=== Activity ===
Output only the lines of the entries that follow, starting at the one with "Hasplåt som skyddar bilens känsliga" and running down to the one with "Takbehandling är en effektiv metod för att", both included and unchanged.

Extracted data entries
*** Begin section ***
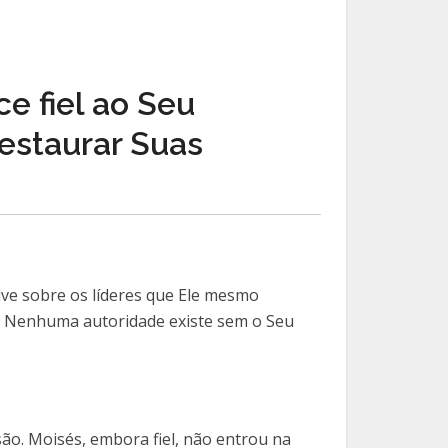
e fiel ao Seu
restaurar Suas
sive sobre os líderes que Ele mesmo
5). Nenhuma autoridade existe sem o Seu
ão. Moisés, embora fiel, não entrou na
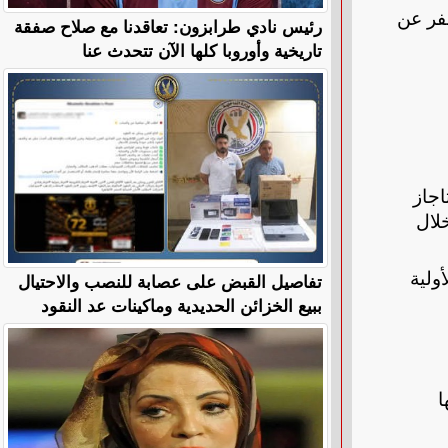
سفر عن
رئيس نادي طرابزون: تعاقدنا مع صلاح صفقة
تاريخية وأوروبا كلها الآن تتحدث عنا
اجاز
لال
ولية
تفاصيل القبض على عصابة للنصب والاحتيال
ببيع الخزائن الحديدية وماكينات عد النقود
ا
*** End section ***
*** Begin section ***
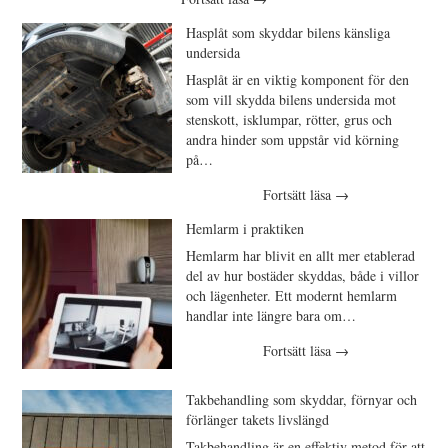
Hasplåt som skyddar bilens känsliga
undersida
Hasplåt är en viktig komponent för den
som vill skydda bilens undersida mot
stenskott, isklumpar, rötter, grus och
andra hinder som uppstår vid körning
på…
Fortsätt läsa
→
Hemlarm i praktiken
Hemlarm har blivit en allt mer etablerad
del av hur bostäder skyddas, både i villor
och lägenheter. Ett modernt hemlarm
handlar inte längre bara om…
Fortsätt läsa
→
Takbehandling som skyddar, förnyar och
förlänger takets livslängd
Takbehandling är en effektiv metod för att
*** End section ***
=== Response box ===
Hasplåt som skyddar bilens känsliga
undersida
Hasplåt är en viktig komponent för den
som vill skydda bilens undersida mot
stenskott, isklumpar, rötter, grus och
andra hinder som uppstår vid körning
på…
Fortsätt läsa
→
Hemlarm i praktiken
Hemlarm har blivit en allt mer etablerad
del av hur bostäder skyddas, både i villor
och lägenheter. Ett modernt hemlarm
handlar inte längre bara om…
Fortsätt läsa
→
Takbehandling som skyddar, förnyar och
förlänger takets livslängd
Takbehandling är en effektiv metod för att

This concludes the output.